Provided data:
== Segment start ==

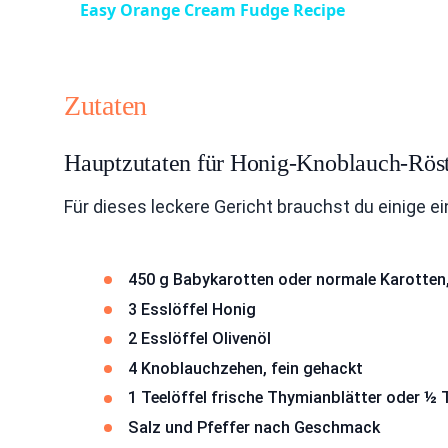
Easy Orange Cream Fudge Recipe
Zutaten
Hauptzutaten für Honig-Knoblauch-Röst
Für dieses leckere Gericht brauchst du einige e
450 g Babykarotten oder normale Karotten,
3 Esslöffel Honig
2 Esslöffel Olivenöl
4 Knoblauchzehen, fein gehackt
1 Teelöffel frische Thymianblätter oder ½ 
Salz und Pfeffer nach Geschmack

== Segment end ==

The problem: The expected output is every line from the material above where "Esslöffel" can be found.

Solution to this problem:
3 Esslöffel Honig
2 Esslöffel Olivenöl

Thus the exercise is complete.